## Exercise details
Go through the material below and please tally the lines that hold the word "sans"; the number alone is the answer.

----- Dataset -----

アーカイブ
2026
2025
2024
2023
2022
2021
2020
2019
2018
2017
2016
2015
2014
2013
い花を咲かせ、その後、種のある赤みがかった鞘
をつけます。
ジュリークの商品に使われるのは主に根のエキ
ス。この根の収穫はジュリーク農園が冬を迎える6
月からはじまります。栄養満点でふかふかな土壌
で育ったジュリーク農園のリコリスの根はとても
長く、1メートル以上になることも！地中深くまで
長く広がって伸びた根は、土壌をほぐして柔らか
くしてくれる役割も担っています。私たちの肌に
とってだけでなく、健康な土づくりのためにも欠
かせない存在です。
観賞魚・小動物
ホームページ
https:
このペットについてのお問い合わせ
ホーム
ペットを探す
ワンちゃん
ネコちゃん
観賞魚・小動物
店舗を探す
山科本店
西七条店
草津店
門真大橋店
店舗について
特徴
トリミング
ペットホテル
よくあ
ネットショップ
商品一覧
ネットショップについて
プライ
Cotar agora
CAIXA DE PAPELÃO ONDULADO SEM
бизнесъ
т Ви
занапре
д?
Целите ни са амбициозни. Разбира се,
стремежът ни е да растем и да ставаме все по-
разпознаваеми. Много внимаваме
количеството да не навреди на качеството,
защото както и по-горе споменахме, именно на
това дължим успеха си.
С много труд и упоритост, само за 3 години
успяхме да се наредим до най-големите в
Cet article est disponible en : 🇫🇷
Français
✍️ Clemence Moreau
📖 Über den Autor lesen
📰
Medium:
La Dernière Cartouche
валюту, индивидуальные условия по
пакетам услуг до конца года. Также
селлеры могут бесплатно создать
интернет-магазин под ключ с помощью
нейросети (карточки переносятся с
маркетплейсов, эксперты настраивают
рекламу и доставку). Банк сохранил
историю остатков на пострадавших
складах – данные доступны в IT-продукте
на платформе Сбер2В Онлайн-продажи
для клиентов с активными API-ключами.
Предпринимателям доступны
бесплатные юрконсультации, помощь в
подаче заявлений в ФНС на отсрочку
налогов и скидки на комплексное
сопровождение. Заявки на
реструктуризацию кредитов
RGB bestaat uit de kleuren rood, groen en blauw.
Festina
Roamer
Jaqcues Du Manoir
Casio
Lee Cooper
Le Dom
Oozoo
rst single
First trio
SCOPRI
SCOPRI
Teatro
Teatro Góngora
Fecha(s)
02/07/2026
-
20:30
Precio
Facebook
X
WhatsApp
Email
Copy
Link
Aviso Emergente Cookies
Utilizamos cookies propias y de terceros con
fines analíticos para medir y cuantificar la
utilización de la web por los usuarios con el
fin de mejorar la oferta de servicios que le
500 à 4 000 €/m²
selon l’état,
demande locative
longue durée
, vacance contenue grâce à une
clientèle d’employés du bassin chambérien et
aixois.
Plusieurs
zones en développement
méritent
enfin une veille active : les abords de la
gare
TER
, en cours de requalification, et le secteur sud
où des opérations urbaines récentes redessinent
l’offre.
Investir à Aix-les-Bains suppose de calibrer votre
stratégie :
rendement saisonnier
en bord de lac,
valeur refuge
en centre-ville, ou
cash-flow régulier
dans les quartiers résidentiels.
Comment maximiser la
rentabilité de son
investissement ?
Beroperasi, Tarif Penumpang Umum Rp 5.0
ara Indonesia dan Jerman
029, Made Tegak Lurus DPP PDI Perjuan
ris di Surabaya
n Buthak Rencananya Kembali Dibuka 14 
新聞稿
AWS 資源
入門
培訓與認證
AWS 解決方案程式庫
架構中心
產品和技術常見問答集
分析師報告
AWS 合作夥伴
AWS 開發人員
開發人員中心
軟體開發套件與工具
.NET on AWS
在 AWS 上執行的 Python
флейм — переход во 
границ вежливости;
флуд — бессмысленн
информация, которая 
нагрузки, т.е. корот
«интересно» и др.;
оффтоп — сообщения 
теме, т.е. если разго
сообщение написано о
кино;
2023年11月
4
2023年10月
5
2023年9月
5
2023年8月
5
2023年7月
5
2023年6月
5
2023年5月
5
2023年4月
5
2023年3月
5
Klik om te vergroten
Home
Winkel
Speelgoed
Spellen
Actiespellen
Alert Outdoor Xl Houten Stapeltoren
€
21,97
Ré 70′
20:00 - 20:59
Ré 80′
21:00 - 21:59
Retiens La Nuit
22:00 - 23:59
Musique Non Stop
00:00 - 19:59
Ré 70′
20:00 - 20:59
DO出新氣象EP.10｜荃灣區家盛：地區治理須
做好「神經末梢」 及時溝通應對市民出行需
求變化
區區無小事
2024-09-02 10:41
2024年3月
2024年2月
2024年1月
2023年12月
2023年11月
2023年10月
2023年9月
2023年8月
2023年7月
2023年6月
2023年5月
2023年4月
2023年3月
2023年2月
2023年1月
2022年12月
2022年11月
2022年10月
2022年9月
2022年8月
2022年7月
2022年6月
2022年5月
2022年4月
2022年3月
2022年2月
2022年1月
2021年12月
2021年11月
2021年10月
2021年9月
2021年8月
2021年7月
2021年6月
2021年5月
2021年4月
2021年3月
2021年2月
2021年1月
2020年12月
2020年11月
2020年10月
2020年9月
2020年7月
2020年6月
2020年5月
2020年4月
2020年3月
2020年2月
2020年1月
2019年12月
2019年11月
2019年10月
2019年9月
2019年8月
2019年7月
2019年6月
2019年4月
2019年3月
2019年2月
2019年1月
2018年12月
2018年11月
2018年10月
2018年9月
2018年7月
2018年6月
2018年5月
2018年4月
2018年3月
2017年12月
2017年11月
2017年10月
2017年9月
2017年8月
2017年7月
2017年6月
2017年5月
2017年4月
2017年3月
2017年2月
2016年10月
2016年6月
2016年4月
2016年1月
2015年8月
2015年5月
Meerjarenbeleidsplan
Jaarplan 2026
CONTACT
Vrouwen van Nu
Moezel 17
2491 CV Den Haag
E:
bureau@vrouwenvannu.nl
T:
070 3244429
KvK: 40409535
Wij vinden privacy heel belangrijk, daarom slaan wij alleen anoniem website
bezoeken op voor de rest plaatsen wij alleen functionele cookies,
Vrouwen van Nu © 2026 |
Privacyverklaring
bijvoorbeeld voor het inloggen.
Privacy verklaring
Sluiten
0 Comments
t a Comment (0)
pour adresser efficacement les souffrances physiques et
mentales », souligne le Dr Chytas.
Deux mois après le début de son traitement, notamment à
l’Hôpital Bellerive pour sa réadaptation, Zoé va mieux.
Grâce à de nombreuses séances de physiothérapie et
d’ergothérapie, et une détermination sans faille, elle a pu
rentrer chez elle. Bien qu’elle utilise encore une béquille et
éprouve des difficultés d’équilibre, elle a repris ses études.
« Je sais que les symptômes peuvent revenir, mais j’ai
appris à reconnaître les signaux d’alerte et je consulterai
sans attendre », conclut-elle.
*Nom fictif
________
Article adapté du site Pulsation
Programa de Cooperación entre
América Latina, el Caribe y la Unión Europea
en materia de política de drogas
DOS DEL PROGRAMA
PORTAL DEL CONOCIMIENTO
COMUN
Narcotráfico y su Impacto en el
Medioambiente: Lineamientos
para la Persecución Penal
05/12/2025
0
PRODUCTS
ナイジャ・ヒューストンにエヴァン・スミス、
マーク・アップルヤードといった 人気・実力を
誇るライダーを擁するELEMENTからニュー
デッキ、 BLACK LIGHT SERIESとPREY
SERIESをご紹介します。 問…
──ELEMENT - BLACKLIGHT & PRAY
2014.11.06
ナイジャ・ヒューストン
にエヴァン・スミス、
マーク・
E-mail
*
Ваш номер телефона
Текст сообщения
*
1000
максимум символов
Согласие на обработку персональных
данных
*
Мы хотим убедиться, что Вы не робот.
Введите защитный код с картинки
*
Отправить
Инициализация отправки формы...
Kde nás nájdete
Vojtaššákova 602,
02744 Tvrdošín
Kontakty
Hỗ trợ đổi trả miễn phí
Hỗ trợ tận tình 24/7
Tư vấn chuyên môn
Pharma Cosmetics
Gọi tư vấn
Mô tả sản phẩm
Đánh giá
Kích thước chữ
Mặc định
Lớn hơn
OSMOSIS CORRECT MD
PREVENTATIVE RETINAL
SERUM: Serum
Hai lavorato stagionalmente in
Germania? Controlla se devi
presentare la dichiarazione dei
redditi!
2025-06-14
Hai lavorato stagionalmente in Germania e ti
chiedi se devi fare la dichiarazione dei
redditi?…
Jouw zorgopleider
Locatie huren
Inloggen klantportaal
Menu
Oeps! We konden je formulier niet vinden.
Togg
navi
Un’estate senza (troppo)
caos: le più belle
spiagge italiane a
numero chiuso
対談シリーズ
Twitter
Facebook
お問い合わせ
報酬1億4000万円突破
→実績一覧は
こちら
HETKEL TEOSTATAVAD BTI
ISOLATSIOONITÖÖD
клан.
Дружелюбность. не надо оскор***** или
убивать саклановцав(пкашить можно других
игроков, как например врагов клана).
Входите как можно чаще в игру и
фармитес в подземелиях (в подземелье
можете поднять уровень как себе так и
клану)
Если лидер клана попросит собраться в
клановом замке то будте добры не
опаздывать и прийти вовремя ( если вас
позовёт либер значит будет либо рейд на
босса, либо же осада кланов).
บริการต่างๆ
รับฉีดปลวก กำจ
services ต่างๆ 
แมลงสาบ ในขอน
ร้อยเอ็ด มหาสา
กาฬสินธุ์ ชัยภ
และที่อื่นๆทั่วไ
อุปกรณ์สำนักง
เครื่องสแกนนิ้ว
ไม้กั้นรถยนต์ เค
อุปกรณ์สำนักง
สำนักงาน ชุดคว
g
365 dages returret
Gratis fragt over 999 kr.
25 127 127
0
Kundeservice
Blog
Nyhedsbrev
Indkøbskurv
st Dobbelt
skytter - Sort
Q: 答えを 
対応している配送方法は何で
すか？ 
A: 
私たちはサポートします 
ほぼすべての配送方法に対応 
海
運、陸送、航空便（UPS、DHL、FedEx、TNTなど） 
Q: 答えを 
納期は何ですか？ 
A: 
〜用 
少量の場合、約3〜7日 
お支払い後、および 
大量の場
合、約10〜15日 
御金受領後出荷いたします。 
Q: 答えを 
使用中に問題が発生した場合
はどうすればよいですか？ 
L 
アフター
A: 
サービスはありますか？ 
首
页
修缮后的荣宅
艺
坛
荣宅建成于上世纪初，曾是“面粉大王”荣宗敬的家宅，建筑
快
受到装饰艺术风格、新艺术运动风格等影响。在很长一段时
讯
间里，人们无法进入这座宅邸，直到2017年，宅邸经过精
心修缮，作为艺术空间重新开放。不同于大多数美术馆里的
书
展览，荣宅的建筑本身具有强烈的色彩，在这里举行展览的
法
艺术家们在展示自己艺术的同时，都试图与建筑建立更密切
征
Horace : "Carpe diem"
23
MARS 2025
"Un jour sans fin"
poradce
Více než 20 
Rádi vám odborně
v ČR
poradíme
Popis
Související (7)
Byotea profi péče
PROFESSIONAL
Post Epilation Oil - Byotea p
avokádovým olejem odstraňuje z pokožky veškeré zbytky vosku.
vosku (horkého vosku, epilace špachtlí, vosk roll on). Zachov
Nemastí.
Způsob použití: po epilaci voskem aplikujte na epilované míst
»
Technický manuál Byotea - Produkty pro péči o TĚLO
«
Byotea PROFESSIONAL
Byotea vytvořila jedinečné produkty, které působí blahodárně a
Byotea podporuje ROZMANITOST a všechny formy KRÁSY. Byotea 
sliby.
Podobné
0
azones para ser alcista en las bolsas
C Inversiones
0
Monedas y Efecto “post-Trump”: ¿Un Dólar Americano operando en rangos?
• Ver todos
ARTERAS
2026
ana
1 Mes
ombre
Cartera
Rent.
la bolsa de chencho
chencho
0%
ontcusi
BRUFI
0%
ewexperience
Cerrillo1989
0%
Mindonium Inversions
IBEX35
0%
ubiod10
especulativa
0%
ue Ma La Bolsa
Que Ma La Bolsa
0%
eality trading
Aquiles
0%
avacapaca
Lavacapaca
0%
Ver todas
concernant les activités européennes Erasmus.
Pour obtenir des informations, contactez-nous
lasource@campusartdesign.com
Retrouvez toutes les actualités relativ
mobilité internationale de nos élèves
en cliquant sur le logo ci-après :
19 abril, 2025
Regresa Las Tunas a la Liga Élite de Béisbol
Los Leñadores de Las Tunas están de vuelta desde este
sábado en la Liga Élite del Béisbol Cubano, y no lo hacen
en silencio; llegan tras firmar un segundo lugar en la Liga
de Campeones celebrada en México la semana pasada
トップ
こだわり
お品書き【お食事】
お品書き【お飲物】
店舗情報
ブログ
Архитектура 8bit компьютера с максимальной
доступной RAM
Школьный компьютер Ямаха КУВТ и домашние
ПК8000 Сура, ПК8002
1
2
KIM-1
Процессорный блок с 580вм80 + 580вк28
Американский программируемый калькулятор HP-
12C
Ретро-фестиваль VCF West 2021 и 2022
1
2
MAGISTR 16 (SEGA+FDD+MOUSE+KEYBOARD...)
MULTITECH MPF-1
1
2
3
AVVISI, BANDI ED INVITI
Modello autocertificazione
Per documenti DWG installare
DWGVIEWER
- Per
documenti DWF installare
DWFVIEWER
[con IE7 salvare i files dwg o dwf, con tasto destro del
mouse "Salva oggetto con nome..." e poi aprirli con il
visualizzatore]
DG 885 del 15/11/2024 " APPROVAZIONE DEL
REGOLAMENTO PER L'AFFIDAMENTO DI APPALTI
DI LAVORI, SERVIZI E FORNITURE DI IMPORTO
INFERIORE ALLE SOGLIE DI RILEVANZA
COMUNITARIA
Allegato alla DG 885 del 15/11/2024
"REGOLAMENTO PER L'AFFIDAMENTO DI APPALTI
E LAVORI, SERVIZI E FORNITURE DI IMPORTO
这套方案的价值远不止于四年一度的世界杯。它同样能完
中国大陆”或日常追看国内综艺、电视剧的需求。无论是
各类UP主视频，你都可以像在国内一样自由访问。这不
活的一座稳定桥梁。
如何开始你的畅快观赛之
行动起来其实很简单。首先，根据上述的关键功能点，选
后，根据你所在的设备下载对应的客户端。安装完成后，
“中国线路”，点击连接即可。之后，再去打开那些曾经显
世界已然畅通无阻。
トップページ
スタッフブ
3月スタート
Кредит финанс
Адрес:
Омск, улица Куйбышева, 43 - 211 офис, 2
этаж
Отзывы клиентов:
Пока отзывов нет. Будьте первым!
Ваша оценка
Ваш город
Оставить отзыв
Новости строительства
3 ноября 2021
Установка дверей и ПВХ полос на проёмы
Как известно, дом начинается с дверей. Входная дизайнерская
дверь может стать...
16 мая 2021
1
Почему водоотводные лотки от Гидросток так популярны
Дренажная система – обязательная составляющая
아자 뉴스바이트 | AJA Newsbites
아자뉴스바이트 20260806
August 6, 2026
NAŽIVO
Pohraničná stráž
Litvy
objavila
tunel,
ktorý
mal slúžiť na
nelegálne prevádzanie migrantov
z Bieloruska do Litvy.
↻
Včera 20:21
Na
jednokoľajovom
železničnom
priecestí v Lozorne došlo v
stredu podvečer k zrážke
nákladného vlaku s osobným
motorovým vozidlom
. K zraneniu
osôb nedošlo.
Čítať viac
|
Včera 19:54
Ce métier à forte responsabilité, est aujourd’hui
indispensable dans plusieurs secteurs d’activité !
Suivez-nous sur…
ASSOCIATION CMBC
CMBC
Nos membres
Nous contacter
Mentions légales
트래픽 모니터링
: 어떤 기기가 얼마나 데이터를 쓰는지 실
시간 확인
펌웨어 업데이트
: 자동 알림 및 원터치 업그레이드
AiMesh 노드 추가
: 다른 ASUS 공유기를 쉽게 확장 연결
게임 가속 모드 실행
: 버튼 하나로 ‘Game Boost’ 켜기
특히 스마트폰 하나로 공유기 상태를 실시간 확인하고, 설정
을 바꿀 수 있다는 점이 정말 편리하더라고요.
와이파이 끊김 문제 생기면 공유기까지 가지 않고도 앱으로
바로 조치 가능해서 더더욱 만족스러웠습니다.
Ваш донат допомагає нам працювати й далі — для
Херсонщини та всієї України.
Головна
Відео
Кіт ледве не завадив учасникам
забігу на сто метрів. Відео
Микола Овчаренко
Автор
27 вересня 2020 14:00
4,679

-----

## Task output
3